Of the lines below, report only those that contain "britanskom".

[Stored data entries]
◇ ◇ ◇ ◇ ◇
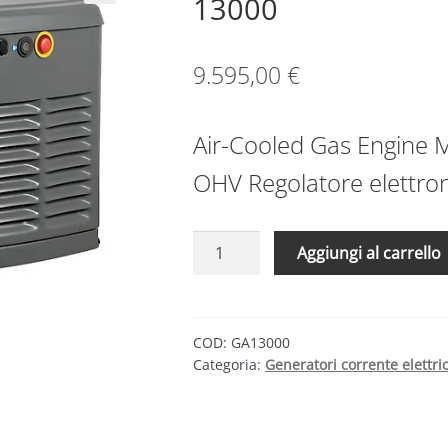
13000
9.595,00
€
Air-Cooled Gas Engine
OHV Regolatore elettroni
Generatori
Aggiungi al carrello
corrente
elettrica
gas
Serie
COD:
GA13000
Categoria:
Generatori corrente elettri
GA
13000
quantità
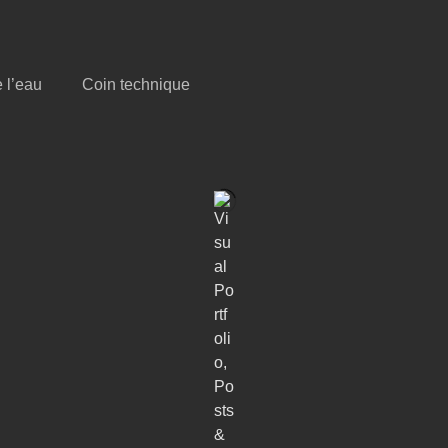
e l’eau
Coin technique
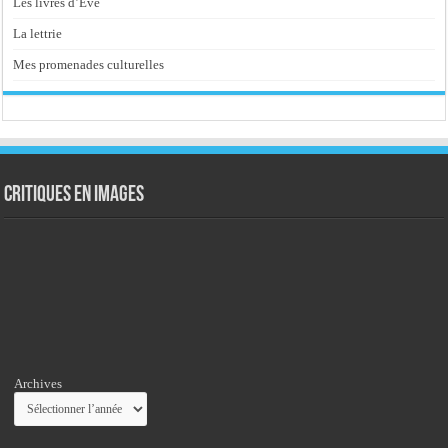
Les livres d’Eve
La lettrie
Mes promenades culturelles
Critiques en images
Archives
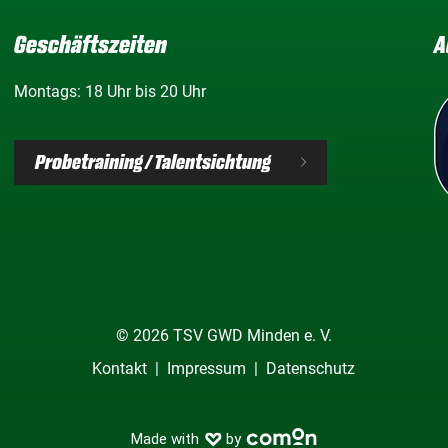
Geschäftszeiten
A
Montags: 18 Uhr bis 20 Uhr
Probetraining / Talentsichtung
© 2026 TSV GWD Minden e. V.
Kontakt
Impressum
Datenschutz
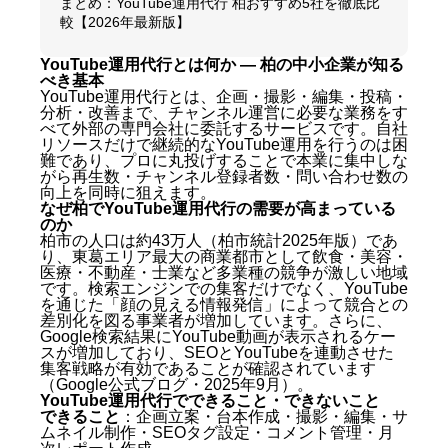
まとめ：YouTube運用代行 柏おすすめ5社を徹底比
較【2026年最新版】
YouTube運用代行とは何か — 柏の中小企業が知る
べき基本
YouTube運用代行とは、企画・撮影・編集・投稿・
分析・改善まで、チャンネル運営に必要な業務をす
べて外部の専門会社に委託するサービスです。自社
リソースだけで継続的なYouTube運用を行うのは困
難であり、プロに丸投げすることで本業に集中しな
がら再生数・チャンネル登録者数・問い合わせ数の
向上を同時に狙えます。
なぜ柏でYouTube運用代行の需要が高まっている
のか
柏市の人口は約43万人（柏市統計2025年版）であ
り、東葛エリア最大の商業都市として飲食・美容・
医療・不動産・士業など多業種の競争が激しい地域
です。検索エンジンでの集客だけでなく、YouTube
を通じた「顔の見える情報発信」によって競合との
差別化を図る事業者が増加しています。さらに、
Google検索結果にYouTube動画が表示されるケー
スが増加しており、SEOとYouTubeを連動させた
集客戦略が有効であることが確認されています
（Google公式ブログ・2025年9月）。
YouTube運用代行でできること・できないこと
できること
：企画立案・台本作成・撮影・編集・サ
ムネイル制作・SEOタグ設定・コメント管理・月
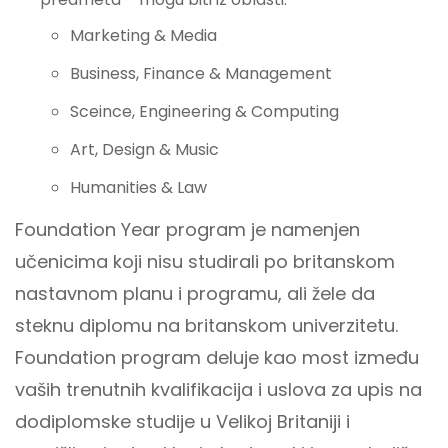
Marketing & Media
Business, Finance & Management
Sceince, Engineering & Computing
Art, Design & Music
Humanities & Law
Foundation Year program je namenjen
učenicima koji nisu studirali po britanskom
nastavnom planu i programu, ali žele da
steknu diplomu na britanskom univerzitetu.
Foundation program deluje kao most između
vaših trenutnih kvalifikacija i uslova za upis na
dodiplomske studije u Velikoj Britaniji i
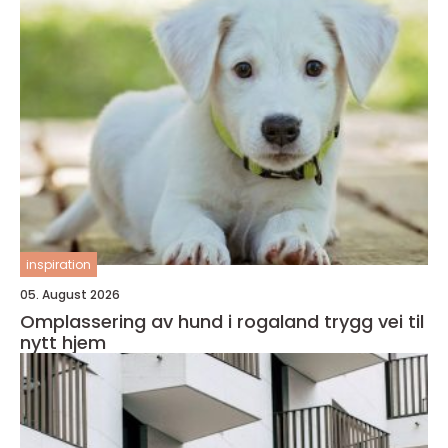
inspiration
05. August 2026
Omplassering av hund i rogaland trygg vei til
nytt hjem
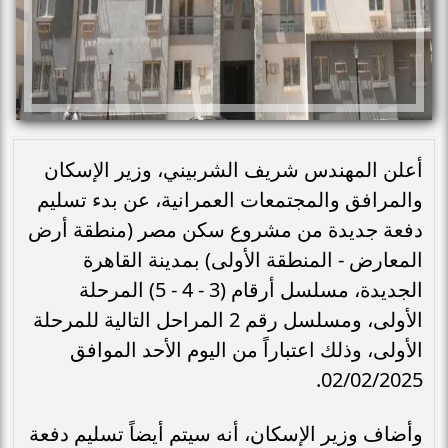
أعلن المهندس شريف الشربيني، وزير الإسكان
والمرافق والمجتمعات العمرانية، عن بدء تسليم
دفعة جديدة من مشروع سكن مصر (منطقة أرض
المعارض - المنطقة الأولى) بمدينة القاهرة
الجديدة، مسلسل أرقام (3 - 4 - 5) المرحلة
الأولى، ومسلسل رقم 2 المراحل التالية للمرحلة
الأولى، وذلك اعتباراً من اليوم الأحد الموافق
02/02/2025.
وأضاف وزير الإسكان، أنه سيتم أيضاً تسليم دفعة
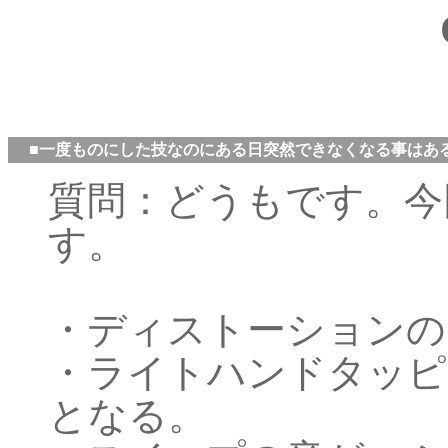
■一度ものにした技なのにある日突然できなくなる事はあ
質問：どうもです。今
す。
・ディストーションの
・ライトハンドタッピ
となる。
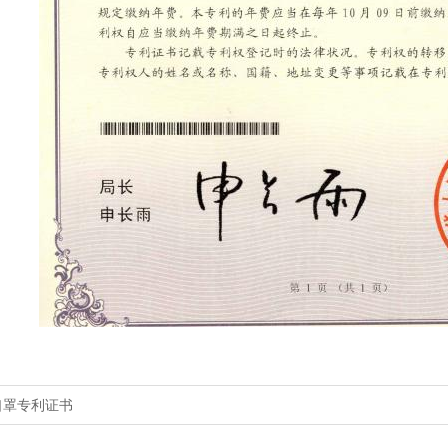
口罩专利证书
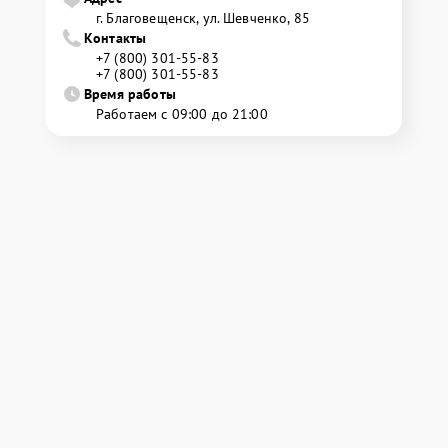
г. Благовещенск, ул. Шевченко, 85
Контакты
+7 (800) 301-55-83
+7 (800) 301-55-83
Время работы
Работаем с 09:00 до 21:00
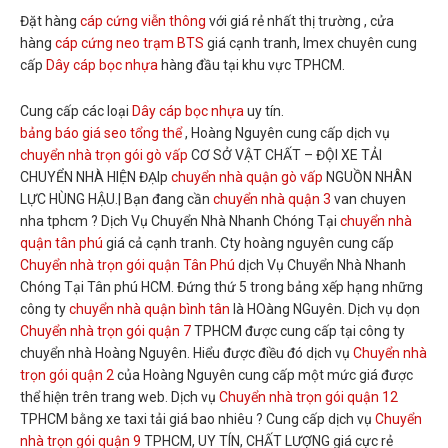
Đặt hàng
cáp cứng viễn thông
với giá rẻ nhất thị trường , cửa
hàng
cáp cứng neo trạm BTS
giá cạnh tranh, Imex chuyên cung
cấp
Dây cáp bọc nhựa
hàng đầu tại khu vực TPHCM.
Cung cấp các loại
Dây cáp bọc nhựa
uy tín.
bảng báo giá seo tổng thể
, Hoàng Nguyên cung cấp dịch vụ
chuyển nhà trọn gói gò vấp
CƠ SỞ VẬT CHẤT – ĐỘI XE TẢI
CHUYỂN NHÀ HIỆN ĐẠIp
chuyển nhà quận gò vấp
NGUỒN NHÂN
LỰC HÙNG HẬU.| Bạn đang cần
chuyển nhà quận 3
van chuyen
nha tphcm ? Dịch Vụ Chuyển Nhà Nhanh Chóng Tại
chuyển nhà
quận tân phú
giá cả cạnh tranh. Cty hoàng nguyên cung cấp
Chuyển nhà trọn gói quận Tân Phú
dịch Vụ Chuyển Nhà Nhanh
Chóng Tại Tân phú HCM. Đứng thứ 5 trong bảng xếp hạng những
công ty
chuyển nhà quận bình tân
là HOàng NGuyên. Dịch vụ dọn
Chuyển nhà trọn gói quận 7
TPHCM được cung cấp tại công ty
chuyển nhà Hoàng Nguyên. Hiểu được điều đó dịch vụ
Chuyển nhà
trọn gói quận 2
của Hoàng Nguyên cung cấp một mức giá được
thể hiện trên trang web. Dịch vụ
Chuyển nhà trọn gói quận 12
TPHCM bằng xe taxi tải giá bao nhiêu ? Cung cấp dịch vụ
Chuyển
nhà trọn gói quận 9
TPHCM, UY TÍN, CHẤT LƯỢNG giá cực rẻ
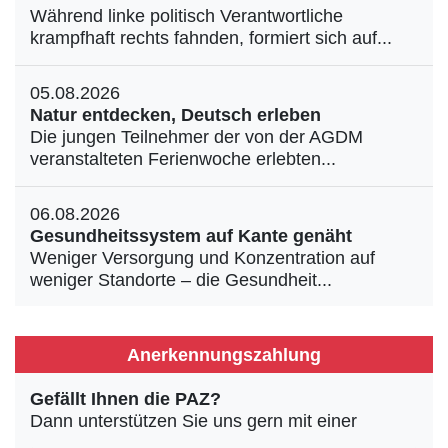
Während linke politisch Verantwortliche
krampfhaft rechts fahnden, formiert sich auf...
05.08.2026
Natur entdecken, Deutsch erleben
Die jungen Teilnehmer der von der AGDM
veranstalteten Ferienwoche erlebten...
06.08.2026
Gesundheitssystem auf Kante genäht
Weniger Versorgung und Konzentration auf
weniger Standorte – die Gesundheit...
Anerkennungszahlung
Gefällt Ihnen die PAZ?
Dann unterstützen Sie uns gern mit einer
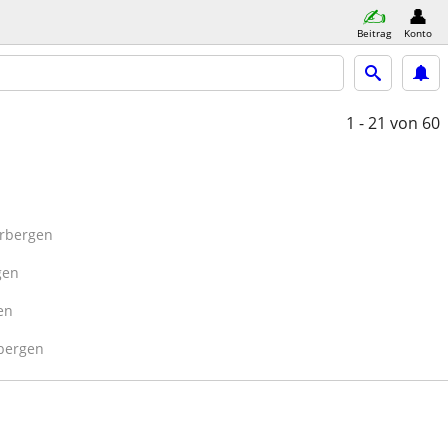
Beitrag
Konto
1 - 21
von 60
rbergen
gen
en
bergen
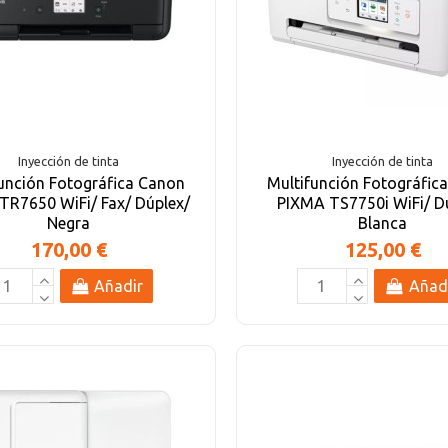
Inyección de tinta
Inyección de tinta
unción Fotográfica Canon
Multifunción Fotográfic
TR7650 WiFi/ Fax/ Dúplex/
PIXMA TS7750i WiFi/ D
Negra
Blanca
170,00 €
125,00 €
Añadir
Añad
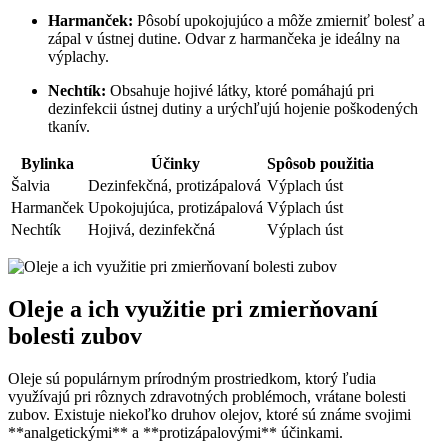
Harmanček:
Pôsobí upokojujúco a môže zmierniť bolesť a
zápal v ústnej dutine. Odvar z harmančeka je ideálny na​
výplachy.
Nechtík:
Obsahuje⁣ hojivé látky, ktoré​ pomáhajú pri
dezinfekcii ústnej dutiny a ⁢urýchľujú hojenie poškodených
tkanív.
Bylinka
Účinky
Spôsob použitia
Šalvia
Dezinfekčná, protizápalová
Výplach úst
Harmanček
Upokojujúca, protizápalová
Výplach úst
Nechtík
Hojivá, dezinfekčná
Výplach úst
Oleje a ich‍ využitie pri zmierňovaní
bolesti zubov
Oleje sú populárnym prírodným prostriedkom, ktorý‍ ľudia
využívajú pri rôznych zdravotných problémoch, vrátane bolesti
zubov. Existuje niekoľko⁤ druhov ⁣olejov, ktoré sú známe svojimi
**analgetickými** a **protizápalovými** účinkami.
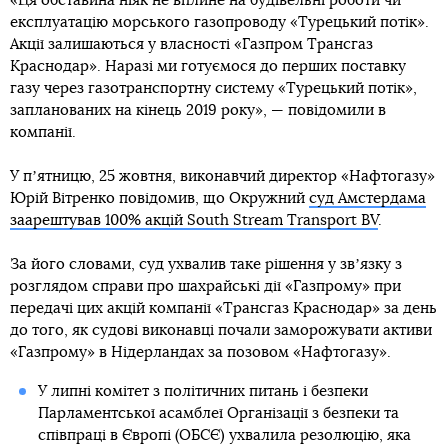
«Ця обставина ніяк не вплине на будівельні роботи чи
експлуатацію морського газопроводу «Турецький потік».
Акції залишаються у власності «Газпром Трансгаз
Краснодар». Наразі ми готуємося до перших поставку
газу через газотранспортну систему «Турецький потік»,
запланованих на кінець 2019 року», — повідомили в
компанії.
У пʼятницю, 25 жовтня, виконавчий директор «Нафтогазу»
Юрій Вітренко повідомив, що Окружний
суд Амстердама
заарештував 100% акцій South Stream Transport BV
.
За його словами, суд ухвалив таке рішення у звʼязку з
розглядом справи про шахрайські дії «Газпрому» при
передачі цих акцій компанії «Трансгаз Краснодар» за день
до того, як судові виконавці почали заморожувати активи
«Газпрому» в Нідерландах за позовом «Нафтогазу».
У липні комітет з політичних питань і безпеки
Парламентської асамблеї Організації з безпеки та
співпраці в Європі (ОБСЄ) ухвалила резолюцію, яка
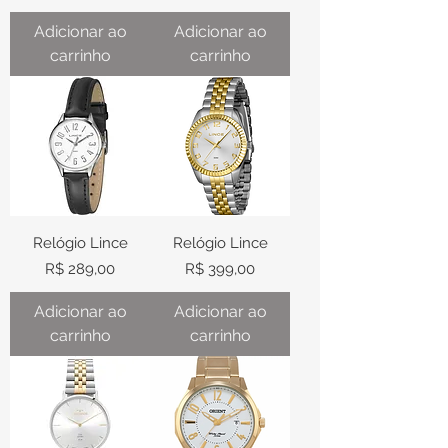
Adicionar ao
Adicionar ao
carrinho
carrinho
Relógio Lince
Relógio Lince
Preço
Preço
R$ 289,00
R$ 399,00
Adicionar ao
Adicionar ao
carrinho
carrinho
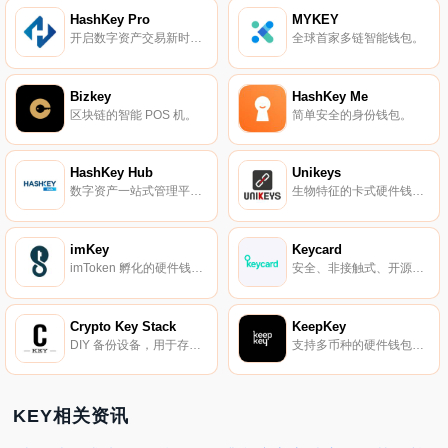
HashKey Pro
MYKEY
开启数字资产交易新时代。
全球首家多链智能钱包。
Bizkey
HashKey Me
区块链的智能 POS 机。
简单安全的身份钱包。
HashKey Hub
Unikeys
数字资产一站式管理平台，为用户提供安全、合规、高效的数字资产服务。
生物特征的卡式硬件钱包。
imKey
Keycard
imToken 孵化的硬件钱包。
安全、非接触式、开源的硬件钱包。
Crypto Key Stack
KeepKey
DIY 备份设备，用于存储助记词与私钥。
支持多币种的硬件钱包，被 Shapeshift 收购。
KEY相关资讯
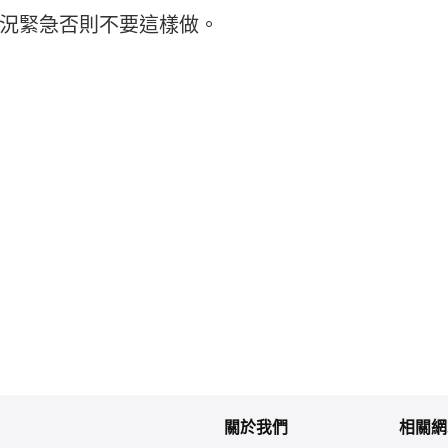
況緊急否則不要這樣做。
關於我們
相關網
◇ ◇ ◇ ◇ ◇
■ OUTPUT OF THE EXERCISE:
učenicima koji nisu studirali po britanskom
steknu diplomu na britanskom univerzitetu.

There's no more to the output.